Echoes of the Marseillaise
- First edition
- Author: Eric Hobsbawm
- Cover artist: Jean-Baptiste Regnault
- Language: English
- Publisher: Verso Books
- Publication date: 1990

= Echoes of the Marseillaise =

1990 book by Eric Hobsbawm

Echoes of the Marseillaise: Two Centuries Look Back on the French Revolution is a book by Eric Hobsbawm first published in 1990 by Verso Books. It was written just after the bicentenary of the French Revolution in 1989 which was accompanied by a large outpouring of new scholarship. The recent anti-communist revolutions of 1989 further polarised commentators between those who saw them as a culmination or embodiment of French revolutionary ideas and those who saw it as their emphatic repudiation.

Hobsbawm analyses the Revolution primarily from the perspective of how it has been subsequently interpreted over the course of the two centuries since it occurred, and examines the way that it has been re-written based on contemporary ideologies. In particular, Hobsbawm writes polemically in opposition to what he sees as the dominant trajectory in writing about the Revolution during his era: that of a revisionism which downplayed the successes of the Revolution and stressed instead its violence, rapacity and destructiveness. He argues, for instance, that the bicentenary was "largely dominated by those who, to put it simply, do not like the French Revolution and its heritage".

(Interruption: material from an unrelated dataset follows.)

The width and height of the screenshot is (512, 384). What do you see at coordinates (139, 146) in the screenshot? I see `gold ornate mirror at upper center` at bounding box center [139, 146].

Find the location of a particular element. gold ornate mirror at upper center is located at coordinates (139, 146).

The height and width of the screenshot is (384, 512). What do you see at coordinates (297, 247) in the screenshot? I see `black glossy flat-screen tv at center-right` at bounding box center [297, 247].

Hobsbawm's view is that for many in the nineteenth century, the Revolution was seen as a bourgeois precursor of potential future proletarian revolutions. He argues further that many Marxists, chiefly from 1917 to the 1960s used it as an example of a much longer-term reading of political change but that in the 1970s and 1980s (after the first major work of revisionism by Alfred Cobban written in the Cold War milieu of the 1950s) many historians began to argue that the Revolution achieved only limited results which were outweighed by extravagant costs. In his eyes, this shift of interpretation was a false one, and his work concludes that the Revolution was a crucial event not only for what it achieved in itself, but in terms of its longer-term patrimony to history. He concludes that "Liberty, equality and fraternity, and the values of Reason and the Enlightenment - the values on which modern civilisation has been built, since the American Revolution - are more needed than ever" and, finally, that the Revolution improved the world, and did so on a permanent basis.